Fatty acids affect adipose distribution morphology and immune cell behaviour. Saturated and monounsaturated fatty acids can dictate adipose tissue distribution and adipocyte size (hypertrophy versus hyperplastic) [41]. Additionally, fatty acids can differentially regulate immune cell behaviour including macrophages, neutrophils, B cells, T cells, and dendritic cells.

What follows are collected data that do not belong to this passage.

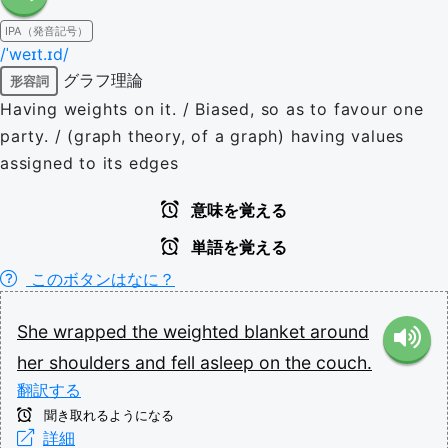
IPA（発音記号）
/ˈweɪt.ɪd/
グラフ理論
形容詞
Having weights on it. / Biased, so as to favour one
party. / (graph theory, of a graph) having values
assigned to its edges
意味を覚える
単語を覚える
このボタンはなに？
She
wrapped
the
weighted
blanket
around
her
shoulders
and
fell
asleep
on
the
couch.
翻訳する
聞き取れるようになる
詳細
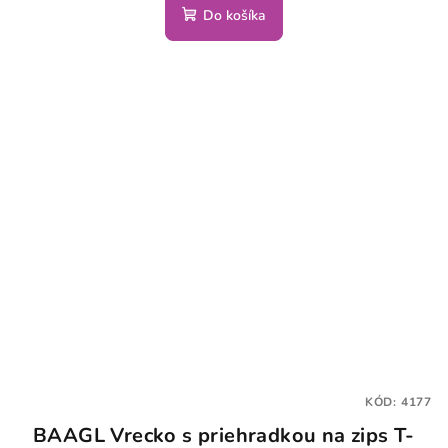
Do košíka
KÓD:
4177
BAAGL Vrecko s priehradkou na zips T-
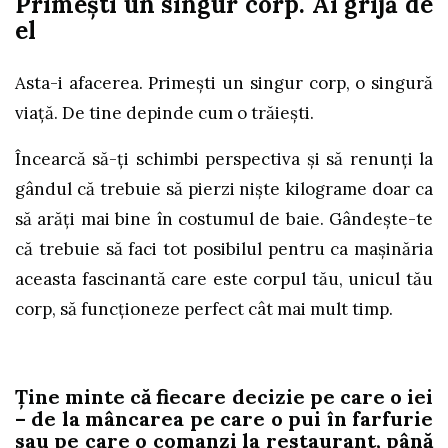
Primești un singur corp. Ai grijă de
el
Asta-i afacerea. Primești un singur corp, o singură
viață. De tine depinde cum o trăiești.
Încearcă să-ți schimbi perspectiva și să renunți la
gândul că trebuie să pierzi niște kilograme doar ca
să arăți mai bine în costumul de baie. Gândește-te
că trebuie să faci tot posibilul pentru ca mașinăria
aceasta fascinantă care este corpul tău, unicul tău
corp, să funcționeze perfect cât mai mult timp.
Ține minte că fiecare decizie pe care o iei
– de la mâncarea pe care o pui în farfurie
sau pe care o comanzi la restaurant, până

ATP, adenosine triphosphate; ER, endoplasmic reticulum; ERK, extracellular signal-regulated kinase; IFN-γ, interferon-gamma; IL, interleukin; IRS-1, insulin receptor substrate 1; JNK, c-Jun N-terminal kinase; MCP-1, monocyte chemoattractant protein-1, MKK, mitogen-activated protein kinase kinase; mTOR, mechanistic target of rapamycin; NF-κB, nuclear factor kappa B; NLRP3, NOD-, LRR- and pyrin domain-containing protein 3; NK, natural killer; NO, nitric oxide; PGC-1α, peroxisome proliferator-activated receptor gamma coactivator 1-alpha; PI3K, phosphoinositide-3-kinase; PPARγ, peroxisome proliferator-activated receptor gamma; ROS, reactive oxygen species; Th, helper T cell; TLR, toll-life receptor; TNFα, tumour necrosis factor alpha; Treg, regulatory T cell; ↑, increase; ↓, decrease. This figure was created using Biorender.com (accessed on 7 August 2023).

Figure 3

Adipose structure and function drive tumorigenesis. Overconsumption results in lean adipose tissue expansion to either hypertrophic metabolically unhealthy adipose tissue or hyperplastic metabolically healthy adipose tissue. The metabolically unhealthy adipose creates a pro-tumorigenic environment with increased immune cell infiltration, pro-inflammatory cytokine secretion, and increased free fatty acid release, which drive progression from a benign epithelium toward tumour growth and ultimately metastasis to a greater extent than metabolically healthy adipose. EMT, epithelial–mesenchymal transition; Th, helper T cells; NK, natural killer; Treg, regulatory T cells; ↑, increase; ↓, decrease. This figure was created using Biorender.com (accessed on 7 August 2023).

Figure 4

Obese adipose and fatty acid effects on gastrointestinal cancers. Obese adipose increases immune cell infiltration, which then creates a tumorigenic environment on neighbouring gastrointestinal organs including the oesophagus, stomach, liver, and colon. Effects seen are an increase in inflammation, angiogenesis, proliferation, and cell differentiation, which can differ based on the specific organ. Palmitate and oleate have differential effects on oesophageal, gastric, liver, and colorectal cancer. Generally, saturated fatty acid palmitate drives cellular behaviours which may increase a tumorigenic environment to a greater extent than monounsaturated fatty acid oleate. CPT1A, carnitine palmitoyltransferase 1A; CXCL, chemokine (C-X-C motif) ligand; FABP1, fatty-acid binding protein 1; IL, interleukin; MCP-1, monocyte chemoattractant protein-1, MDC, macrophage-derived chemokine; TNFα, tumour necrosis factor alpha; VEGF, vascular endothelial growth factor; ↑, increase; ↓, decrease. This figure was created using Biorender.com (accessed on 7 August 2023).